Systems and processes were in place for the safe administration of medicines, but we saw areas where some improvements were needed.

We checked and found some systems in place for how the service managed risks to individuals and the service to ensure people and others were safe, but improvements were needed with the monitoring of hot water and surfaces, fire drills undertaken by staff and the monitoring of falls.

Staff received induction, training, supervision and appraisal relevant to their role and responsibilities.

The service followed the requirements of the Mental Capacity Act 2005 (MCA) Code of practice and Deprivation of Liberty Safeguards (DoLS). This helped to protect the rights of people who lacked capacity to make important decisions themselves.

People were supported to receive adequate nutrition and hydration and meal times were a positive experience for people, with choices available.

Staff had developed positive relationships with people, providing not only the physical care people needed, but also considering the quality of life of each individual person.

Relatives told us staff were caring towards their relative and treated them with respect.

Although assessments, care plans and risk assessments were in place and reviewed, we found records were not always complete. Health professionals were contacted in relation to people’s health care needs such as doctors and community health teams.

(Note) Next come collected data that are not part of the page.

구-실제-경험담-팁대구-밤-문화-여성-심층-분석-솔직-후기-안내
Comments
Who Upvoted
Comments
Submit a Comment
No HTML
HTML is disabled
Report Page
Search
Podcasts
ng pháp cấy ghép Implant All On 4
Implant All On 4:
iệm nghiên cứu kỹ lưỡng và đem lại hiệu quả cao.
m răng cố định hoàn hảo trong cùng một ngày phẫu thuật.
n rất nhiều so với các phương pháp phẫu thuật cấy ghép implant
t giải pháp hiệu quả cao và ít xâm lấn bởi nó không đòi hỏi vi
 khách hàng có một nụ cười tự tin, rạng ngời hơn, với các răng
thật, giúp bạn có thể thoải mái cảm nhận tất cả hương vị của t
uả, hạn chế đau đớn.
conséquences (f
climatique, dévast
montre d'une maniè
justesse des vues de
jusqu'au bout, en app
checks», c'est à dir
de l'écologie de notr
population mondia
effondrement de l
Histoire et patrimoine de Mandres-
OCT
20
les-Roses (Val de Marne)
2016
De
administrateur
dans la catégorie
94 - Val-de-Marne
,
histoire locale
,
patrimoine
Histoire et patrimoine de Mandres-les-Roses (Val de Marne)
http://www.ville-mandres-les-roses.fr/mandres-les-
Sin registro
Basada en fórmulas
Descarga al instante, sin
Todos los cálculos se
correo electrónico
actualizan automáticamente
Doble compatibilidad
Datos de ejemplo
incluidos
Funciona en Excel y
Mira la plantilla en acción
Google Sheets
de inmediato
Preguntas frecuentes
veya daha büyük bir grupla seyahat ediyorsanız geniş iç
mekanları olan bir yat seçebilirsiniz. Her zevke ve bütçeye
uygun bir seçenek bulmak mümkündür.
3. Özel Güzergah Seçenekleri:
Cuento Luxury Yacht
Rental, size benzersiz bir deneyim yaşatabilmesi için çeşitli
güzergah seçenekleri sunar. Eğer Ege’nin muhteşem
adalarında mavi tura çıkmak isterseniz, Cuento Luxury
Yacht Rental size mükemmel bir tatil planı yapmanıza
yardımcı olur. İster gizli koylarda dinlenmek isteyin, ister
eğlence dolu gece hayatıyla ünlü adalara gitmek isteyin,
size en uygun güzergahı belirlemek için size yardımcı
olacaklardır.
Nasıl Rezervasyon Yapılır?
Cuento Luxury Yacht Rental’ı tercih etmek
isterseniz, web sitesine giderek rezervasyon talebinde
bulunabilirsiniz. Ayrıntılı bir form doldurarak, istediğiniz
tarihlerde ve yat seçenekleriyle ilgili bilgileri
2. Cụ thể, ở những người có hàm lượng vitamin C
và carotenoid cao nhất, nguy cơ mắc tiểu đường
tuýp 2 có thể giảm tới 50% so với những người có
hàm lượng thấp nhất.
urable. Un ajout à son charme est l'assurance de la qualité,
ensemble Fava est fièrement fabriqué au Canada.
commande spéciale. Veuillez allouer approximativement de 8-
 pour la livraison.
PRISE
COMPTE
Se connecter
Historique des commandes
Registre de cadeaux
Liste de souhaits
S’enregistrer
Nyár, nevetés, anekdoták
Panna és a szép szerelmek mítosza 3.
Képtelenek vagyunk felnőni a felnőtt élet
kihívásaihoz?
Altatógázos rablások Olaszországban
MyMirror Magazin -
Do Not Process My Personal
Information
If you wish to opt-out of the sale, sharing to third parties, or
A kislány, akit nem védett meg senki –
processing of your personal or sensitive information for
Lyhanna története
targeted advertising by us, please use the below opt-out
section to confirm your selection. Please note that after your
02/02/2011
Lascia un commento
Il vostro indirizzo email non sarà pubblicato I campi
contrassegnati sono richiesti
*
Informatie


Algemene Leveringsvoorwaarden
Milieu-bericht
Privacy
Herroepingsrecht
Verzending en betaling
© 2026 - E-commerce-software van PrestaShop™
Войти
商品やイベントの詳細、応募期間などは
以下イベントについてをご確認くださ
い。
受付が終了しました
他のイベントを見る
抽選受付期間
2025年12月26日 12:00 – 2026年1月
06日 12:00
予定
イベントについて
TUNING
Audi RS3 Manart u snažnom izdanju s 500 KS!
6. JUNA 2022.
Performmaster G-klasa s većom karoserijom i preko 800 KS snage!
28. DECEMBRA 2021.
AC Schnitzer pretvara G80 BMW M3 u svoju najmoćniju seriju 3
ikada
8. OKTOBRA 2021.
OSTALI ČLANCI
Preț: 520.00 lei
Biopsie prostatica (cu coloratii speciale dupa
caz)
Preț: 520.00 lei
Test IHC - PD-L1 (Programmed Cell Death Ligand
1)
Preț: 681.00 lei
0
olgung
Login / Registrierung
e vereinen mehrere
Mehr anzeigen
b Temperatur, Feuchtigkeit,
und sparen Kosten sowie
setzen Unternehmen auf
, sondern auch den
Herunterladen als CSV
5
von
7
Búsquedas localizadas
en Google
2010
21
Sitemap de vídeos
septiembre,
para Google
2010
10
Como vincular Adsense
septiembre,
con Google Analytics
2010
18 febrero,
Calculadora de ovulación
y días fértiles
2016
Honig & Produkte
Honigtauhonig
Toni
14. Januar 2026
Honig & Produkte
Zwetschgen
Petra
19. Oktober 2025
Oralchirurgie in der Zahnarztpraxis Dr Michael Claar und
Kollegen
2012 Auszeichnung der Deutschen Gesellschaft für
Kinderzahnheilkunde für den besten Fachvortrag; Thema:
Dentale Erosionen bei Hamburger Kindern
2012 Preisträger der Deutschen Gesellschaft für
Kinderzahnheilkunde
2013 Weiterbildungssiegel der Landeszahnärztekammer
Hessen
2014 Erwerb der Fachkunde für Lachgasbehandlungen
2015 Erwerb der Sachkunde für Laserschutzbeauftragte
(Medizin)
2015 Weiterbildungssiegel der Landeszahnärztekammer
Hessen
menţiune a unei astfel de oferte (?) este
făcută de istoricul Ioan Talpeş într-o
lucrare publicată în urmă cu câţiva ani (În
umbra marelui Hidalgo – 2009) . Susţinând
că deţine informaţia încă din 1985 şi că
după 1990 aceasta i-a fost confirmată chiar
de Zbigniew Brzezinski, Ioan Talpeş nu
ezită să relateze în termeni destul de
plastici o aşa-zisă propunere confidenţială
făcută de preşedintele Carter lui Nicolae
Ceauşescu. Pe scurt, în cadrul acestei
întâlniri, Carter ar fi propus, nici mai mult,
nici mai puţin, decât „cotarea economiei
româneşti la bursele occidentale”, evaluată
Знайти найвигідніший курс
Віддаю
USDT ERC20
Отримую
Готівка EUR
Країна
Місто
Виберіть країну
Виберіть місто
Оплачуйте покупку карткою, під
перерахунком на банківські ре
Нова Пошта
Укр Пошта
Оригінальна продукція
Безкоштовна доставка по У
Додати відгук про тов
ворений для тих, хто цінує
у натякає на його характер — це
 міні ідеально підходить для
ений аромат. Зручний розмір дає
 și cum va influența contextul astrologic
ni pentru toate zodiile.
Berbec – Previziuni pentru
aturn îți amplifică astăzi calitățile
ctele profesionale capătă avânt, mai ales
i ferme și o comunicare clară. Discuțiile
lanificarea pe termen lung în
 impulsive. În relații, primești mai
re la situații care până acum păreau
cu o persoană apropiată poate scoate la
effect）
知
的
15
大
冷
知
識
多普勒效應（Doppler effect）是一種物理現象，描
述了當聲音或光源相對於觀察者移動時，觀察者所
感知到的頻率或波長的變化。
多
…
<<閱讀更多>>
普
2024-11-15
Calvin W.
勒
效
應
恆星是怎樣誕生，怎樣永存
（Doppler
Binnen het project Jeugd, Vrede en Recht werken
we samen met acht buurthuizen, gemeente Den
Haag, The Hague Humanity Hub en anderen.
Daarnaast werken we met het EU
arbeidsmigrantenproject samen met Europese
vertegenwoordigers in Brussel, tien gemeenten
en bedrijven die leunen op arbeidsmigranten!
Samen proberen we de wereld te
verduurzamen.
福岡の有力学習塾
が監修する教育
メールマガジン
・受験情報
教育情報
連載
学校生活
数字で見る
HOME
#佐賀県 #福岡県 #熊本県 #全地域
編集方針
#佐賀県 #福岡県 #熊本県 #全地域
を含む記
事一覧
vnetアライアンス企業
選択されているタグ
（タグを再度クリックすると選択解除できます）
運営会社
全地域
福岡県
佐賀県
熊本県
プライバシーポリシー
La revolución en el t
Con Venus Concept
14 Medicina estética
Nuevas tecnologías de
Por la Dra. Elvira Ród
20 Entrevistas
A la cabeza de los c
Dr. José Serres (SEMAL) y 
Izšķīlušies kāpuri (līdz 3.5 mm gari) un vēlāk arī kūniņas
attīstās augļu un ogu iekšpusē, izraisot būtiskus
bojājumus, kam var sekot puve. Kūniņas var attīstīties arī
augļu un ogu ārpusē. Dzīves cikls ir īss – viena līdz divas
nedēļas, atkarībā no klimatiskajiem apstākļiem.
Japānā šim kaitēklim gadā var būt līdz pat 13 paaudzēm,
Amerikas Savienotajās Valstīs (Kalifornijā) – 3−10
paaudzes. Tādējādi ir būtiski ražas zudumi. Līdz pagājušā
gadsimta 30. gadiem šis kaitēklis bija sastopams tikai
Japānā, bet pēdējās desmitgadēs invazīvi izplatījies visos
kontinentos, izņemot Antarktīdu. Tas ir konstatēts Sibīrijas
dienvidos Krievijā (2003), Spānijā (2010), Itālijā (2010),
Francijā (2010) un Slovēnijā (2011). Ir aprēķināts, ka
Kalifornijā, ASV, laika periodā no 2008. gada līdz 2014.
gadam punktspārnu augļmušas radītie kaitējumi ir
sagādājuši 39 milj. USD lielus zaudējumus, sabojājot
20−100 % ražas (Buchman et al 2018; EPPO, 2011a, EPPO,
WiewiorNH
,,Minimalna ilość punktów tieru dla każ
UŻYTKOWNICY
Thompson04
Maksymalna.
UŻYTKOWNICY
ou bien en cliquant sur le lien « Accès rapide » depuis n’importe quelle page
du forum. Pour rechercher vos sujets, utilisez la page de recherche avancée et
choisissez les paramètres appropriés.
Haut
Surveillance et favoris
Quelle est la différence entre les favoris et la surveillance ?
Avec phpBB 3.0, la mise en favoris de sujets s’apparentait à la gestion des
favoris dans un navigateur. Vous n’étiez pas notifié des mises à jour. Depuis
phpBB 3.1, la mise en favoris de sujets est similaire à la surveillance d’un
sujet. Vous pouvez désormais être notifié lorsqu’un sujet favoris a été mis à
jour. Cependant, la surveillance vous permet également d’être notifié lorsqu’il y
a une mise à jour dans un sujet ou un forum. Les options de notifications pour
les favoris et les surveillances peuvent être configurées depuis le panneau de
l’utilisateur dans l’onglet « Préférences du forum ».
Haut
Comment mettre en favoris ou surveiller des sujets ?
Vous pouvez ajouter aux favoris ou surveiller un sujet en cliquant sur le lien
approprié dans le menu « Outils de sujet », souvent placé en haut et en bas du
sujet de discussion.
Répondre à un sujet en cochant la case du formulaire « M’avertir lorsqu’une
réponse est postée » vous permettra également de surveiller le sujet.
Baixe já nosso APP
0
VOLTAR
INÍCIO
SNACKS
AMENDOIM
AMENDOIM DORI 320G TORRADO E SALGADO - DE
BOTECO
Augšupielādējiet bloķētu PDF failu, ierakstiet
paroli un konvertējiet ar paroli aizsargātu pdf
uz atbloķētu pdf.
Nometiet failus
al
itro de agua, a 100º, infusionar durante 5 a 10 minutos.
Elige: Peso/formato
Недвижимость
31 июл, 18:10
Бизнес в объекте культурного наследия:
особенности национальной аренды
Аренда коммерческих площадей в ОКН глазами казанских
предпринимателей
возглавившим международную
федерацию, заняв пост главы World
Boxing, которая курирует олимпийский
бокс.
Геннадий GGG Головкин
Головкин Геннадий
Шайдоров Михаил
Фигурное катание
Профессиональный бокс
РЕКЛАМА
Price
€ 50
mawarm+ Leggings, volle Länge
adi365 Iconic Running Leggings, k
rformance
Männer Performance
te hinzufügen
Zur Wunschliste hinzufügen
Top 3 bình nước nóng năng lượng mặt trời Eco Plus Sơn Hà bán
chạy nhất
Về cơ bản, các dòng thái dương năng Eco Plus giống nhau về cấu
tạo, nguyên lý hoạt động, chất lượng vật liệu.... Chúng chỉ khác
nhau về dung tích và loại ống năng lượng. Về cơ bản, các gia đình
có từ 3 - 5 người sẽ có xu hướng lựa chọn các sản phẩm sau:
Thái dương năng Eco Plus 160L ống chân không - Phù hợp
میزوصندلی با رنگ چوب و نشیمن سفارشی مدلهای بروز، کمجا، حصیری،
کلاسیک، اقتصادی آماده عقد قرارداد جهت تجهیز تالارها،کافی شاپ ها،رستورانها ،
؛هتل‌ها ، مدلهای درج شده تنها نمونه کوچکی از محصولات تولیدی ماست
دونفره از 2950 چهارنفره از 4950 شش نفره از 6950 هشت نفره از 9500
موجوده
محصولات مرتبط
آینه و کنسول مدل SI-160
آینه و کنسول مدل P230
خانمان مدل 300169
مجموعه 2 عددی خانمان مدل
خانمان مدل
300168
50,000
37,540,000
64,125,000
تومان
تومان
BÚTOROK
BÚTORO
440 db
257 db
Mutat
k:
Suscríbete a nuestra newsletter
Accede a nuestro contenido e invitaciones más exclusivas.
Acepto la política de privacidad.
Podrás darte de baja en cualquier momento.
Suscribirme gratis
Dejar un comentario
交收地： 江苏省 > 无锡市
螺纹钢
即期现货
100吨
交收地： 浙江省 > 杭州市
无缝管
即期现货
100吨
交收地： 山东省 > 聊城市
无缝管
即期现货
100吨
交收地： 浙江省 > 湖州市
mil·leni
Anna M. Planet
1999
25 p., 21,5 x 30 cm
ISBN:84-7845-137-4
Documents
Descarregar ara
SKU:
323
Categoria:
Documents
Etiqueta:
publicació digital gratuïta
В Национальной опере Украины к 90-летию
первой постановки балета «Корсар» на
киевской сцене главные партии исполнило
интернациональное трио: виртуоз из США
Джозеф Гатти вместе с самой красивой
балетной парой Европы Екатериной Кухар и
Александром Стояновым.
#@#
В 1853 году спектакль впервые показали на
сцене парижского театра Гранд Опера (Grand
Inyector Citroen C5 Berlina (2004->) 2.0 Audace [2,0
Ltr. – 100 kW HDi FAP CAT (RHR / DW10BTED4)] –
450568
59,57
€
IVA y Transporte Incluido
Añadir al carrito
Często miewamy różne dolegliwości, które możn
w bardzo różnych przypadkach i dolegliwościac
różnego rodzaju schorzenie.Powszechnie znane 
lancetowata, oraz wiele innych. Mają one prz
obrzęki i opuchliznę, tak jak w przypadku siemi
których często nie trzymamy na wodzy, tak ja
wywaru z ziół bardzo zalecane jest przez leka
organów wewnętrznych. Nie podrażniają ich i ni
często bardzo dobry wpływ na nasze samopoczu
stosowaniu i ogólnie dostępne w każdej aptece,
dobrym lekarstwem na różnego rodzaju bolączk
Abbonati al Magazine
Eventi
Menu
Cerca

People were confident in reporting concerns to the manager and provider and felt they would be listened to.

There were systems in place to assess and monitor the quality of service provided, but these had not always identified improvements needed and ensured sufficient improvement to achieve compliance with regulations.

We found one breach of the Health and Social Care Act 2008 (Regulated Activities) Regulations 2014. You can see what action we told the provider to take at the back of the full version of the report.